Work instructions:
Restate, word for word, each entry that follows, but skip its pictures.

Given entries:
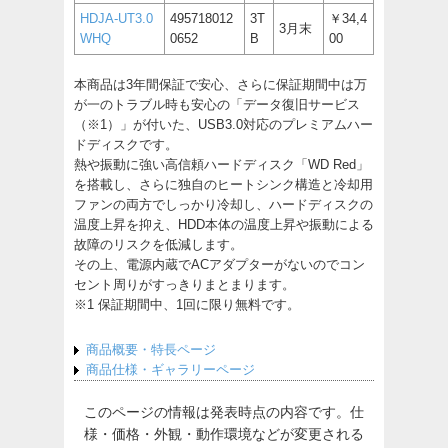
HDJA-UT3.0
495718012
3T
￥34,4
3月末
WHQ
0652
B
00
本商品は3年間保証で安心、さらに保証期間中は万
が一のトラブル時も安心の「データ復旧サービス
（※1）」が付いた、USB3.0対応のプレミアムハー
ドディスクです。
熱や振動に強い高信頼ハードディスク「WD Red」
を搭載し、さらに独自のヒートシンク構造と冷却用
ファンの両方でしっかり冷却し、ハードディスクの
温度上昇を抑え、HDD本体の温度上昇や振動による
故障のリスクを低減します。
その上、電源内蔵でACアダプターがないのでコン
セント周りがすっきりまとまります。
※1 保証期間中、1回に限り無料です。
商品概要・特長ページ
商品仕様・ギャラリーページ
このページの情報は発表時点の内容です。仕
様・価格・外観・動作環境などが変更される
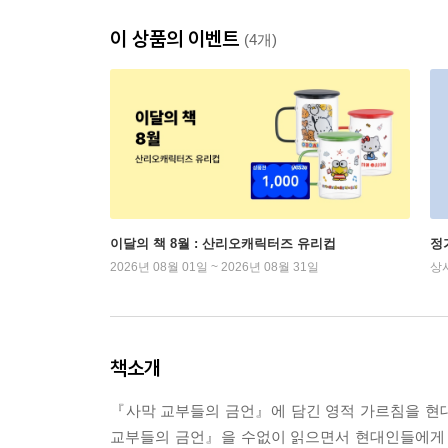
이 상품의 이벤트
(4개)
이달의 책 8월 : 산리오캐릭터즈 유리컵
정
2026년 08월 01일 ~ 2026년 08월 31일
상
책소개
『사막 교부들의 금언』에 담긴 영적 가르침을 현
교부들의 금언』을 수없이 읽으면서 현대인들에게 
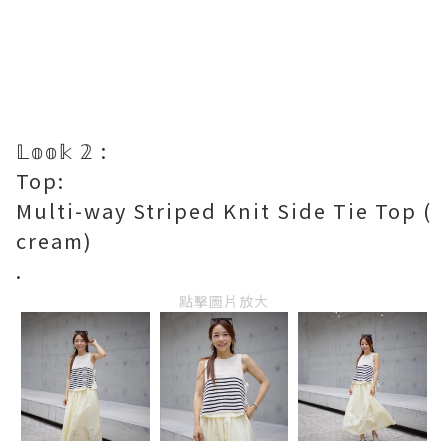
𝕃𝕠𝕠𝕜 𝟚 :
Top:
Multi-way Striped Knit Side Tie Top (
cream)
.
點擊圖片放大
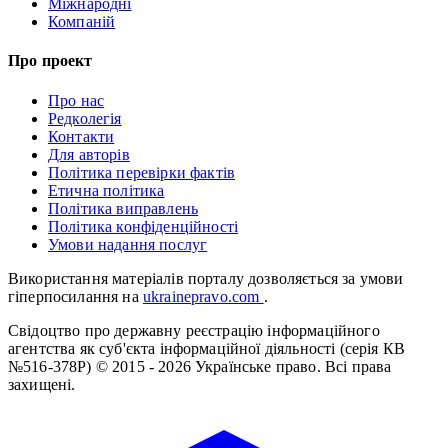
Міжнародні
Компаній
Про проект
Про нас
Редколегія
Контакти
Для авторів
Політика перевірки фактів
Етична політика
Політика виправлень
Політика конфіденційності
Умови надання послуг
Використання матеріалів порталу дозволяється за умови
гіперпосилання на
ukrainepravo.com
.
Свідоцтво про державну реєстрацію інформаційного
агентства як суб'єкта інформаційної діяльності (серія КВ
№516-378Р)
© 2015 - 2026 Українське право. Всі права
захищені.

Task answer:
HDJA-UT3.0
495718012
3T
￥34,4
3月末
WHQ
0652
B
00
本商品は3年間保証で安心、さらに保証期間中は万
が一のトラブル時も安心の「データ復旧サービス
（※1）」が付いた、USB3.0対応のプレミアムハー
ドディスクです。
熱や振動に強い高信頼ハードディスク「WD Red」
を搭載し、さらに独自のヒートシンク構造と冷却用
ファンの両方でしっかり冷却し、ハードディスクの
温度上昇を抑え、HDD本体の温度上昇や振動による
故障のリスクを低減します。
その上、電源内蔵でACアダプターがないのでコン
セント周りがすっきりまとまります。
※1 保証期間中、1回に限り無料です。
商品概要・特長ページ
商品仕様・ギャラリーページ
このページの情報は発表時点の内容です。仕
様・価格・外観・動作環境などが変更される
이 상품의 이벤트
(4개)
이달의 책 8월 : 산리오캐릭터즈 유리컵
정
2026년 08월 01일 ~ 2026년 08월 31일
상
책소개
『사막 교부들의 금언』에 담긴 영적 가르침을 현
교부들의 금언』을 수없이 읽으면서 현대인들에게 
𝕃𝕠𝕠𝕜 𝟚 :
Top:
Multi-way Striped Knit Side Tie Top (
cream)
.
點擊圖片放大
Міжнародні
Компаній
Про проект
Про нас
Редколегія
Контакти
Для авторів
Політика перевірки фактів
Етична політика
Політика виправлень
Політика конфіденційності
Умови надання послуг
Використання матеріалів порталу дозволяється за умови
гіперпосилання на
ukrainepravo.com
.
Свідоцтво про державну реєстрацію інформаційного
агентства як суб'єкта інформаційної діяльності (серія КВ
№516-378Р)
© 2015 - 2026 Українське право. Всі права
захищені.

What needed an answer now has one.